As long as the accordion is involved, anything goes at the festival, with old and young, quiet and loud, newcomers and veterans and soloists and orchestras all featured. Speaking of orchestras, the Wiener Ziehharmonische Orchester, led by Otto Lechner and traditionally in charge of the closing gala performance, has now grown from 15 to 18 members – where will it end?
You might well ask the same question with reference to the entire festival. More than 50 events in 30 days are on the programme this year in the festival’s 16th edition – by way of comparison, it all began back in 2000 with just 12 events.
Spotlight on women
There is a particular focus this time on female accordionists, the conscious aim being to highlight the work of outstanding female musicians and their importance in the accordion scene. Examples include one of the world’s leading contemporary accordionists, Maria Kalaniemi from Finland (forming a duet with her long-term accompanist Timo Alakotila at the piano), Brazil’s Livia Mattos, the Austrian ensemble ‘Wende Punkt’ led by Wendi Gessner or the ‘Quetschenweiber’, an accordion band from Germany made up of 15 women.
Five ensembles from the series focusing on female accordionists also form a separate festival programme section, the ‘Vienna-Berlin Axis’, which sees five accordionists (and their bands) from the German capital visiting the Austrian capital to give concerts in tandem with other performers. The wonderful ‘?Shmaltz!’ is particularly to be recommended, especially for klezmer fans – they will be sharing the stage with the equally wonderful Geoff Berner from Canada.
Literary texts and sung four-liners
The rest of the programme is of the same standard, with the many highlights including a musical and literary ‘Winter’s Journey’ on which the audience is taken by the actor and director Karl Markovics, along with musicians Krzysztof Dobrek and Aliosha Biz, featuring 12 songs from Franz Schubert’s ‘Winterreise’ lieder cycle juxtaposed with texts by 12 authors, including Thomas Bernhard, Franz Kafka and Thomas Mann.
Don’t miss the evening of Gstanzln – witty four-liners sung in Austrian dialect – performed by ‘Die Goas’ (the famous ‘Attwenger’ duo unplugged), who will be delighting the audience with their (mostly) Upper Austrian stanzas. It obviously helps to be familiar with the dialect, something which is equally true of the second part of the evening, when Sebastian Daller & Bänd will be performing Bavarian Gstanzln.

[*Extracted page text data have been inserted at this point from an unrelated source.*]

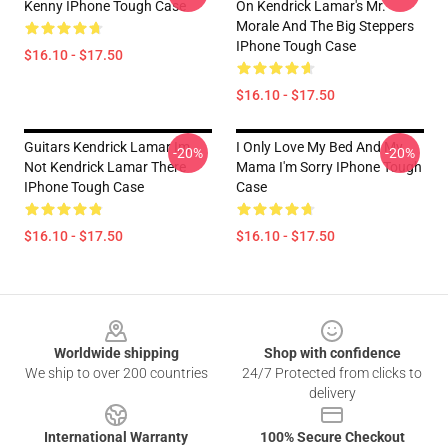
Kenny IPhone Tough Case
On Kendrick Lamar's Mr.
Morale And The Big Steppers
IPhone Tough Case
$16.10 - $17.50
$16.10 - $17.50
Guitars Kendrick Lamar Im
I Only Love My Bed And My
-20%
-20%
Not Kendrick Lamar There
Mama I'm Sorry IPhone Tough
IPhone Tough Case
Case
$16.10 - $17.50
$16.10 - $17.50
Footer
Worldwide shipping
Shop with confidence
We ship to over 200 countries
24/7 Protected from clicks to
delivery
International Warranty
100% Secure Checkout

Silent films at the Filmcasino cinema
The Sunday matinees are an indispensable part of the festival. They feature silent films, like the Buster Keaton classic Go West, Alfred Hitchcock’s thriller The Lodger, Wizard of Oz or the comedy Western Wild and Woolly with Douglas Fairbanks, all accompanied by live music, which brings the films – some of which are almost 100 years old – right up to date.